We support these efforts to ensure continued public access to government records in light of threats, to thwart efforts to keep secret public employee performance information and to shine light on instances of sexual harassment among public employees and elected officials. MNSPJ also wholeheartedly supports and endorses efforts to subject the Minnesota Legislature and its staff to the Minnesota Data Practices Act.
Among the bills being debated at the Legislature, MNSPJ calls attention to these three:
• HF 1185 – Three-year e-mail retention. The Minnesota Supreme Court’s reading of the word “official” in Minn. Stat. 15.17 (in the Kottscahde v. Lundberg opinion) has been used to narrow the types of records that must be retained by government entities. The effect of the proposed change would be to require that all government data be placed on a retention schedule that specifies the length of time it must be maintained for. Recently, some government entities (including the City of Saint Paul and Hennepin County) have started to destroy e-mails that contain data useful for government oversight. Read MNSPJ’s statement in 2017 about this issue: http://www.mnspj.org/2017/03/
• HF 1316 – Government cannot use “personnel data” exception to limit access to otherwise public video. Amends Minnesota Statutes 13.43 to specify that certain video recordings of government employees continue to be public data even when classified as “personnel data.” The bill is in response to the Minnesota Supreme Court’s decision in the KSTP TV v. Metropolitan Council case involving videos that contain recordings of two incidents involving the drivers of Metro Transit buses. Read more the case and MNSPJ’s position on it here: http://www.mnspj.org/2016/08/
• Rep. Lesch/O’Neill bill to institute new process to review sexual harassment claims at the House, including public reporting of certain matters. MNSPJ supports the public reporting and public process provisions of the procedural changes to the House rules.
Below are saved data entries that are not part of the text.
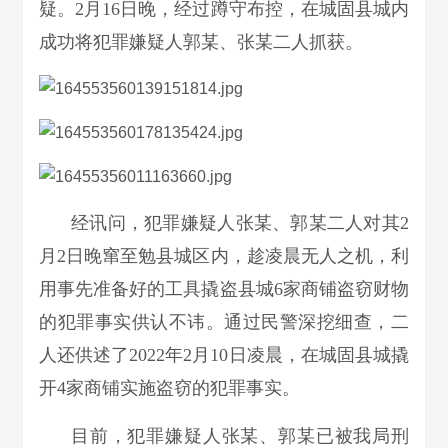
疑。2月16日晚，经过蹲守布控，在城固县城内
成功将犯罪嫌疑人郭某、张某二人抓获。
经讯问，犯罪嫌疑人张某、郭某二人对其2
月2日晚窜至勉县城区内，趁凌晨无人之机，利
用事先准备好的工具撬盗县城6家商铺盗窃财物
的犯罪事实供认不讳。通过民警深挖细查，二
人还供述了2022年2月10日凌晨，在城固县城撬
开4家商铺实施盗窃的犯罪事实。
目前，犯罪嫌疑人张某、郭某已被我局刑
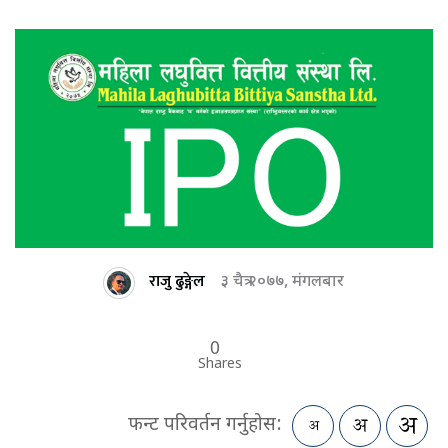
राजु ढुङ्गेल
३ चैत्र २०७७, मंगलबार
0
Shares
फन्ट परिवर्तन गर्नुहोस:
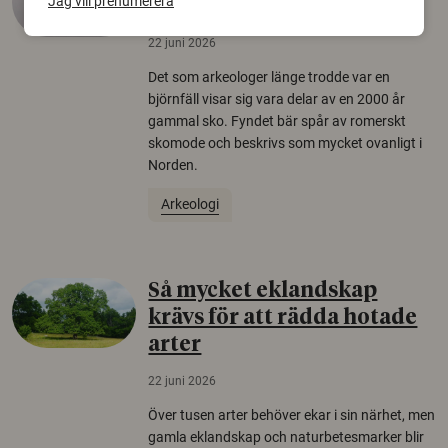
Jag vill prenumerera
äldsta sko
22 juni 2026
Det som arkeologer länge trodde var en
björnfäll visar sig vara delar av en 2000 år
gammal sko. Fyndet bär spår av romerskt
skomode och beskrivs som mycket ovanligt i
Norden.
Arkeologi
Så mycket eklandskap
krävs för att rädda hotade
arter
22 juni 2026
Över tusen arter behöver ekar i sin närhet, men
gamla eklandskap och naturbetesmarker blir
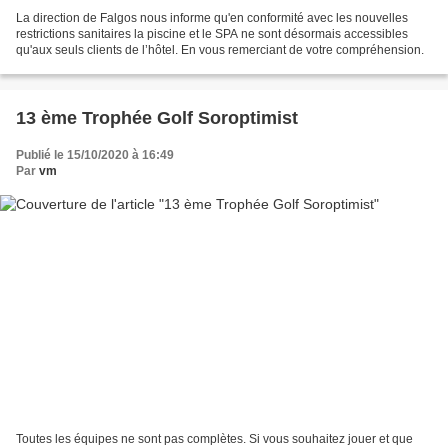
La direction de Falgos nous informe qu'en conformité avec les nouvelles
restrictions sanitaires la piscine et le SPA ne sont désormais accessibles
qu'aux seuls clients de l’hôtel. En vous remerciant de votre compréhension.
13 ème Trophée Golf Soroptimist
Publié le 15/10/2020 à 16:49
Par
vm
Toutes les équipes ne sont pas complètes. Si vous souhaitez jouer et que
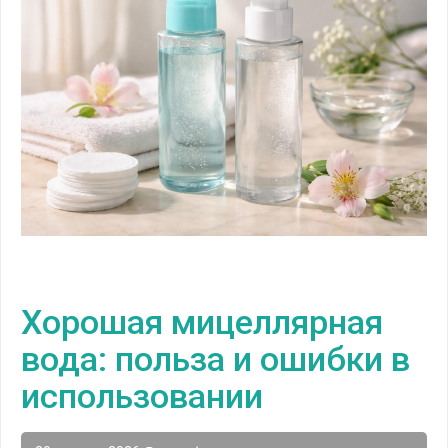
Хорошая мицеллярная
вода: польза и ошибки в
использовании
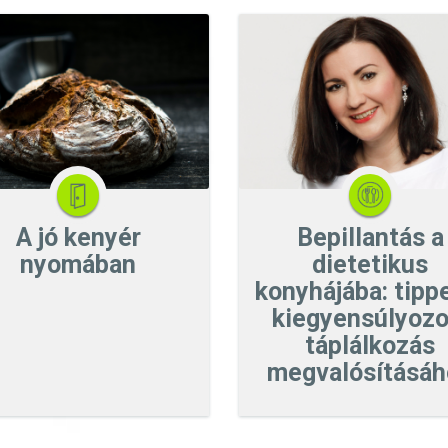
A jó kenyér
Bepillantás a
nyomában
dietetikus
konyhájába: tipp
kiegyensúlyozo
táplálkozás
megvalósításáh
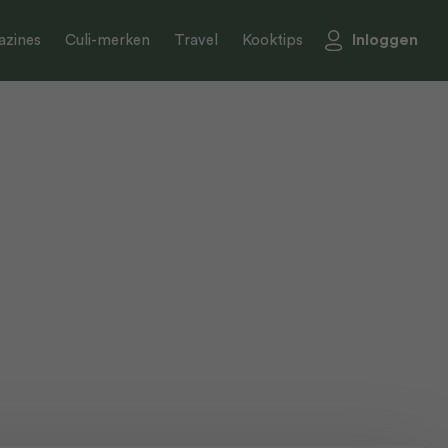
Inloggen
zines
Culi-merken
Travel
Kooktips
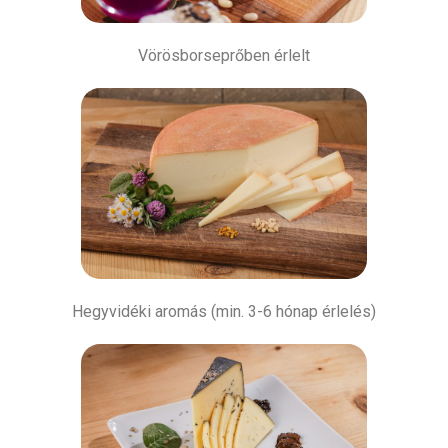
Vörösborseprőben érlelt
Hegyvidéki aromás (min. 3-6 hónap érlelés)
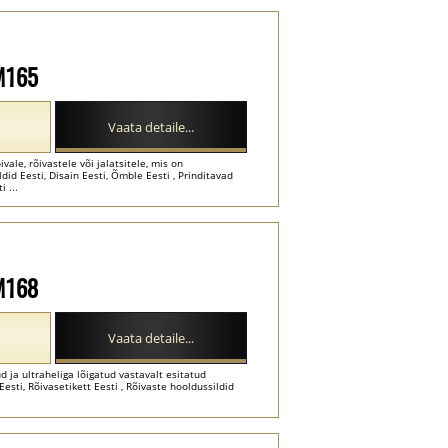
-M165
Vaata detaile...
ale, rõivastele või jalatsitele, mis on
ldid Eesti, Disain Eesti, Õmble Eesti , Prinditavad
 ...
-M168
Vaata detaile...
tud ja ultraheliga lõigatud vastavalt esitatud
esti, Rõivasetikett Eesti , Rõivaste hooldussildid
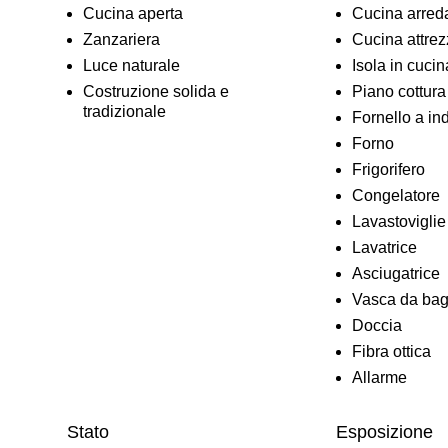
Cucina aperta
Cucina arred
Zanzariera
Cucina attrez
Luce naturale
Isola in cucin
Costruzione solida e
Piano cottura
tradizionale
Fornello a in
Forno
Frigorifero
Congelatore
Lavastoviglie
Lavatrice
Asciugatrice
Vasca da ba
Doccia
Fibra ottica
Allarme
Stato
Esposizione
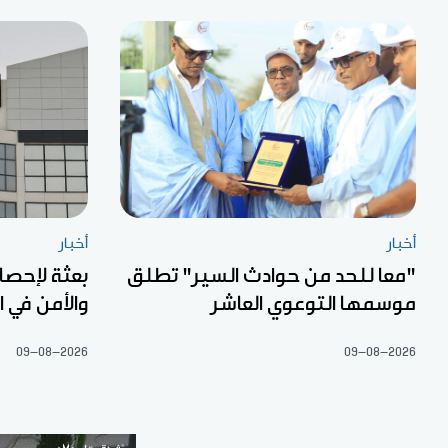
أخبار
أخبار
"معا للحد من حوادث السير" تطلق
بعثة لإحصا
موسمها التوعوي العاشر
والأمن في 
09-08-2026
09-08-2026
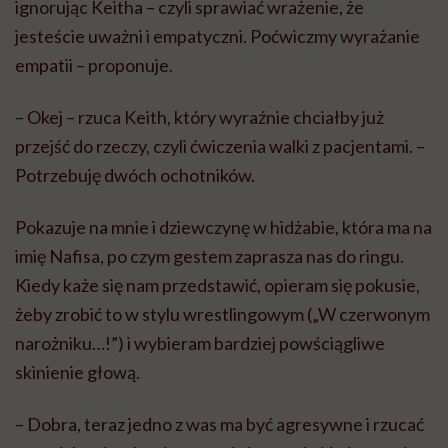
ignorując Keitha – czyli sprawiać wrażenie, że
jesteście uważni i empatyczni. Poćwiczmy wyrażanie
empatii – proponuje.
– Okej – rzuca Keith, który wyraźnie chciałby już
przejść do rzeczy, czyli ćwiczenia walki z pacjentami. –
Potrzebuję dwóch ochotników.
Pokazuje na mnie i dziewczynę w hidżabie, która ma na
imię Nafisa, po czym gestem zaprasza nas do ringu.
Kiedy każe się nam przedstawić, opieram się pokusie,
żeby zrobić to w stylu wrestlingowym („W czerwonym
narożniku…!”) i wybieram bardziej powściągliwe
skinienie głową.
– Dobra, teraz jedno z was ma być agresywne i rzucać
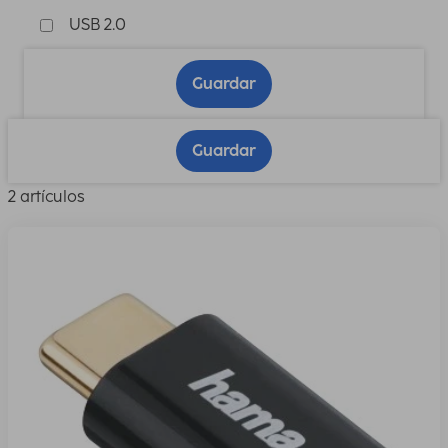
USB 2.0
Guardar
Guardar
2 artículos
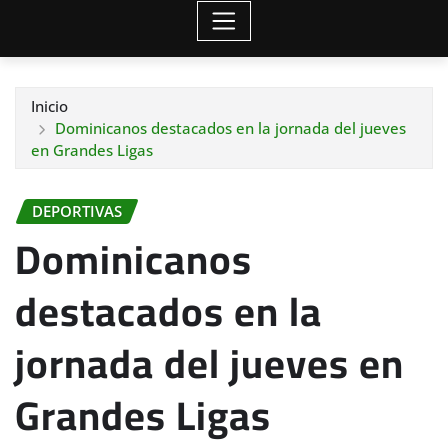
Inicio
Dominicanos destacados en la jornada del jueves
en Grandes Ligas
DEPORTIVAS
Dominicanos
destacados en la
jornada del jueves en
Grandes Ligas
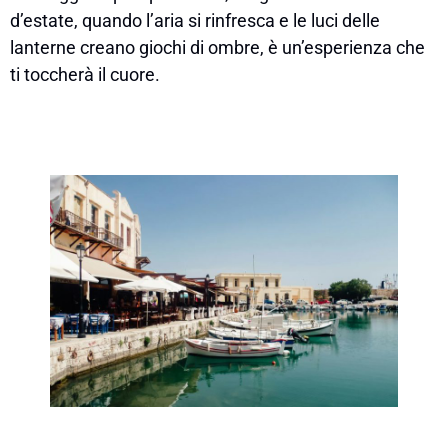
d’estate, quando l’aria si rinfresca e le luci delle
lanterne creano giochi di ombre, è un’esperienza che
ti toccherà il cuore.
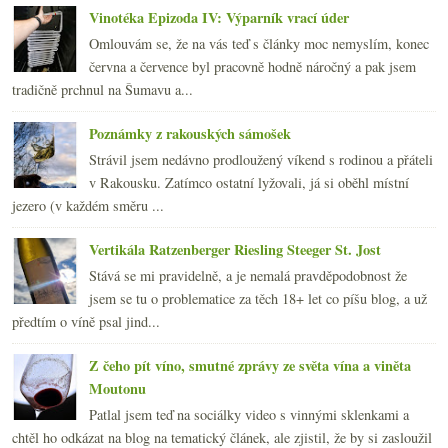
Vinotéka Epizoda IV: Výparník vrací úder
Omlouvám se, že na vás teď s články moc nemyslím, konec
června a července byl pracovně hodně náročný a pak jsem
tradičně prchnul na Šumavu a...
Poznámky z rakouských sámošek
Strávil jsem nedávno prodloužený víkend s rodinou a přáteli
v Rakousku. Zatímco ostatní lyžovali, já si oběhl místní
jezero (v každém směru ...
Vertikála Ratzenberger Riesling Steeger St. Jost
Stává se mi pravidelně, a je nemalá pravděpodobnost že
jsem se tu o problematice za těch 18+ let co píšu blog, a už
předtím o víně psal jind...
Z čeho pít víno, smutné zprávy ze světa vína a viněta
Moutonu
Patlal jsem teď na sociálky video s vinnými sklenkami a
chtěl ho odkázat na blog na tematický článek, ale zjistil, že by si zasloužil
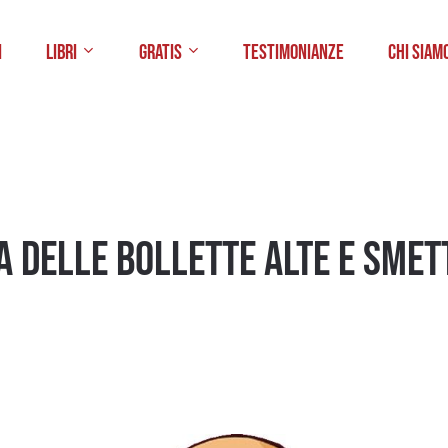
i
Libri
Gratis
Testimonianze
Chi Siam
 DELLE BOLLETTE ALTE E SMET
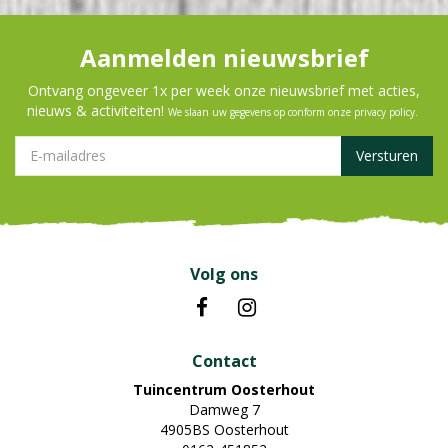
Aanmelden nieuwsbrief
Ontvang ongeveer 1x per week onze nieuwsbrief met acties,
nieuws & activiteiten!
We slaan uw gegevens op conform onze
privacy policy
.
Volg ons
Contact
Tuincentrum Oosterhout
Damweg 7
4905BS Oosterhout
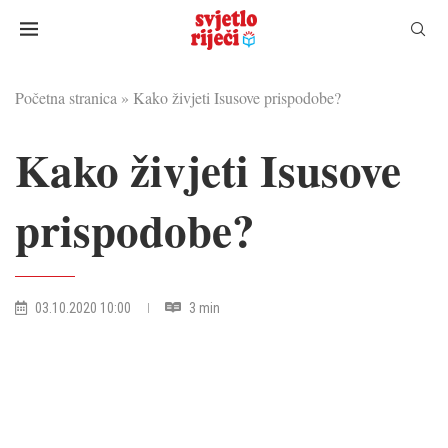
Početna stranica
»
Kako živjeti Isusove prispodobe?
Kako živjeti Isusove
prispodobe?
03.10.2020 10:00
3 min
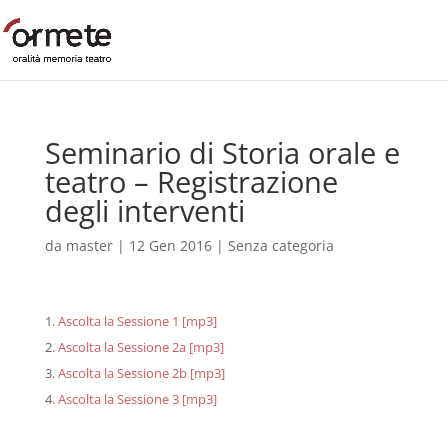
Seminario di Storia orale e
teatro – Registrazione
degli interventi
da
master
|
12 Gen 2016
|
Senza categoria
Ascolta la Sessione 1 [mp3]
Ascolta la Sessione 2a [mp3]
Ascolta la Sessione 2b [mp3]
Ascolta la Sessione 3 [mp3]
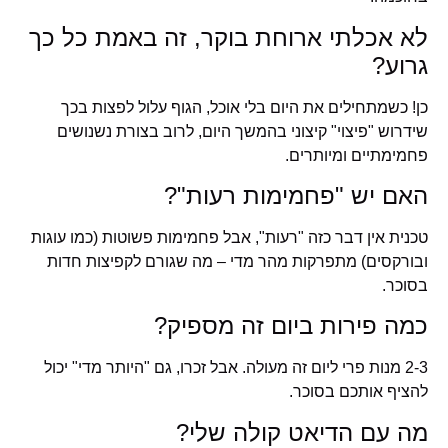
לא אכלתי ארוחת בוקר, זה באמת כל כך
גרוע?
כן! כשמתחילים את היום בלי אוכל, הגוף עלול לפצות בכך
שידרוש "פיצוי" קיצוני בהמשך היום, לרוב בצורת נשנושים
פחמימתיים ומיותרים.
האם יש "פחמימות רעות"?
טכנית אין דבר כזה "רעות", אבל פחמימות פשוטות (כמו עוגות
ובורקסים) מתפרקות מהר מדי – מה שגורם לקפיצות חדות
בסוכר.
כמה פירות ביום זה מספיק?
2-3 מנות פרי ליום זה מעולה. אבל זכרו, גם "היותר מדי" יכול
להציף אותכם בסוכר.
מה עם הדיאט קולה שלי?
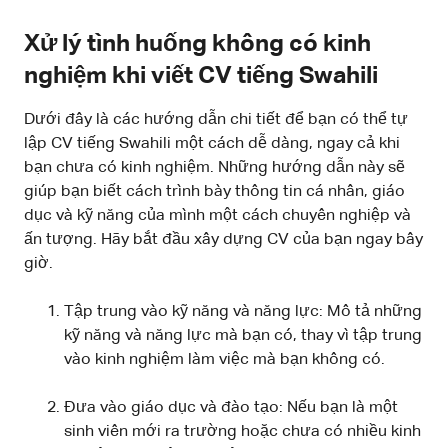
Xử lý tình huống không có kinh
nghiệm khi viết CV tiếng Swahili
Dưới đây là các hướng dẫn chi tiết để bạn có thể tự
lập CV tiếng Swahili một cách dễ dàng, ngay cả khi
bạn chưa có kinh nghiệm. Những hướng dẫn này sẽ
giúp bạn biết cách trình bày thông tin cá nhân, giáo
dục và kỹ năng của mình một cách chuyên nghiệp và
ấn tượng. Hãy bắt đầu xây dựng CV của bạn ngay bây
giờ.
Tập trung vào kỹ năng và năng lực: Mô tả những
kỹ năng và năng lực mà bạn có, thay vì tập trung
vào kinh nghiệm làm việc mà bạn không có.
Đưa vào giáo dục và đào tạo: Nếu bạn là một
sinh viên mới ra trường hoặc chưa có nhiều kinh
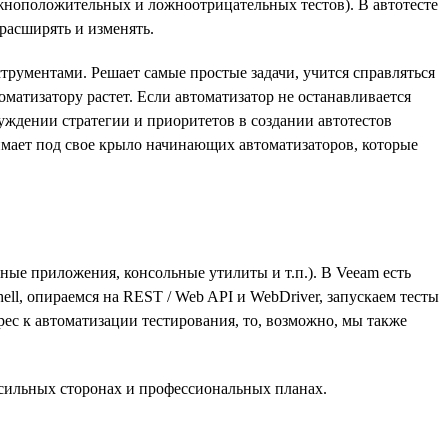
жноположительных и ложноотрицательных тестов). В автотесте
расширять и изменять.
рументами. Решает самые простые задачи, учится справляться
оматизатору растет. Если автоматизатор не останавливается
суждении стратегии и приоритетов в создании автотестов
нимает под свое крыло начинающих автоматизаторов, которые
е приложения, консольные утилиты и т.п.). В Veeam есть
ell, опираемся на REST / Web API и WebDriver, запускаем тесты
ерес к автоматизации тестирования, то, возможно, мы также
 сильных сторонах и профессиональных планах.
MNSPJ along with the Minnesota Coalition on Government Information (MNCOGI) support the principles that define these bills. Without action on these important bills, the press and more importantly, the public, will be denied access to the information it needs for self-governance.
In this time of burgeoning threats to public access to information and attempts to obstruct and indeed punish journalists seeking to report the truth, MNSPJ calls on all journalists and the public to support these efforts by legislators who see the value in a free press.